Department of Anaesthesiology and Intensive Care, Adesh Hospital, Patiala, Punjab, India.
Anesth Essays Res. 2016 Sep-Dec;10(3):414-419. doi: 10.4103/0259-1162.176404.
Supplementation of dexmedetomidine produces a dose-dependent sedation, anxiolysis and analgesia without respiratory depression.
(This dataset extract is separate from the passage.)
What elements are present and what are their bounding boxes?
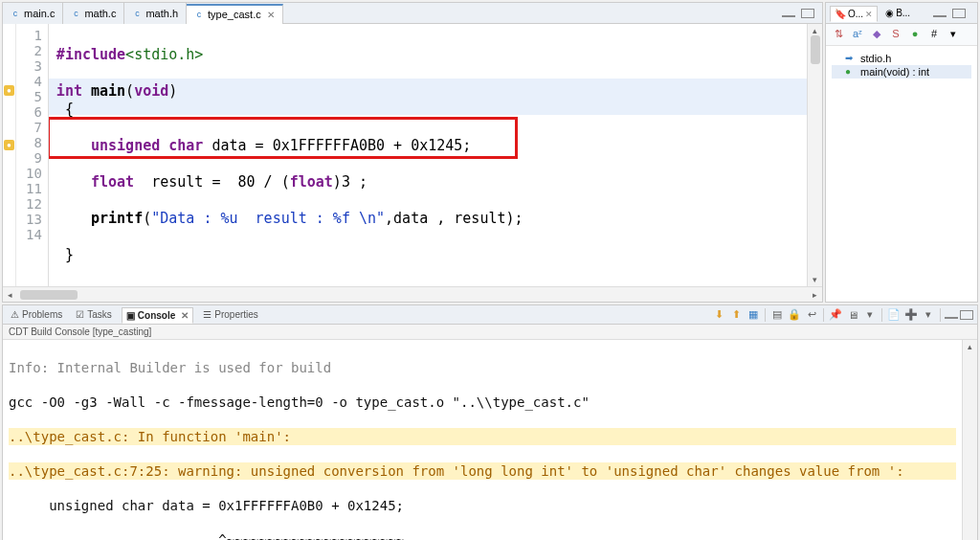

This study was conducted to evaluate the possible effect of dexmedetomidine as an adjuvant to levobupivacaine for supraclavicular brachial plexus block in upper limb surgery.
Tertiary care institute, Department of Anaesthesiology and Intensive Care, a placebo-controlled study.
After obtaining Ethical Committee approval, a randomized, double-blind, placebo-controlled study was conducted on sixty American Society of Anesthesiologists physical status I and II patients in the age group of 18-60 years, divided randomly into two groups, Group I received 30 ml of 0.5% levobupivacaine with 1 ml of isotonic sodium chloride solution and Group II received 30 ml of 0.5% levobupivacaine and 1 ml (100 mcg) of dexmedetomidine for supraclavicular brachial plexus block. The onset and duration of sensory and motor blockade, duration of analgesia (DOA) and any adverse effects were noted. At the end of the study, data were compiled and analyzed using appropriate statistical tests. The value of < 0.05 was considered significant.
Demographic profile was comparable in both the groups. The time to onset of sensory and motor block was 10.54 ± 2.333 min and 12.21 ± 2.529 min in Group I while it was 3.24 ± 0.951 min and 2.83 ± 1.197 min in Group II, respectively. The duration of sensory and motor block was 7.79 ± 2.007 h and 9.18 ± 1.701 h in Group I, and it was 16.31 ± 2.606 h and 17.52 ± 2.098 h in Group II, respectively. The DOA was 678.68 ± 20.492 min in Group I and 1273.79 ± 83.139 min in Group II. On statistical comparison, these values were highly significant ( < 0.001). Side effects such as nausea, vomiting, hypoxemia, pruritis, or urinary retention were not observed in either of the groups.
Dexmedetomidine shortens the onset time for sensory and motor block significantly and prolongs DOA as well when used with levobupivacaine for supraclavicular brachial plexus block, without increasing the incidence of any adverse effects.
右美托咪定的补充可产生剂量依赖性的镇静、抗焦虑和镇痛作用,且无呼吸抑制。本研究旨在评估右美托咪定作为左布比卡因辅助药物用于上肢手术锁骨上臂丛神经阻滞的可能效果。
三级医疗机构,麻醉与重症监护科,一项安慰剂对照研究。
获得伦理委员会批准后,对60例年龄在18 - 60岁的美国麻醉医师协会身体状况I级和II级患者进行了一项随机、双盲、安慰剂对照研究,随机分为两组,I组接受30 ml 0.5%左布比卡因加1 ml等渗氯化钠溶液,II组接受30 ml 0.5%左布比卡因和1 ml(100 mcg)右美托咪定用于锁骨上臂丛神经阻滞。记录感觉和运动阻滞的起效时间和持续时间、镇痛持续时间(DOA)以及任何不良反应。研究结束时,使用适当的统计检验对数据进行整理和分析。P < 0.05的值被认为具有统计学意义。
两组的人口统计学特征具有可比性。I组感觉和运动阻滞的起效时间分别为10.54 ± 2.333分钟和12.21 ± 2.529分钟,而II组分别为3.24 ± 0.951分钟和2.83 ± 1.197分钟。I组感觉和运动阻滞的持续时间分别为7.79 ± 2.007小时和9.18 ± 1.701小时,II组分别为16.31 ± 2.606小时和17.52 ± 2.098小时。I组的DOA为678.68 ± 20.492分钟,II组为1273.79 ± 83.139分钟。经统计学比较,这些值具有高度统计学意义(P < 0.001)。两组均未观察到恶心、呕吐、低氧血症、瘙痒或尿潴留等副作用。
右美托咪定与左布比卡因联合用于锁骨上臂丛神经阻滞时,可显著缩短感觉和运动阻滞的起效时间,并延长DOA,且不增加任何不良反应的发生率。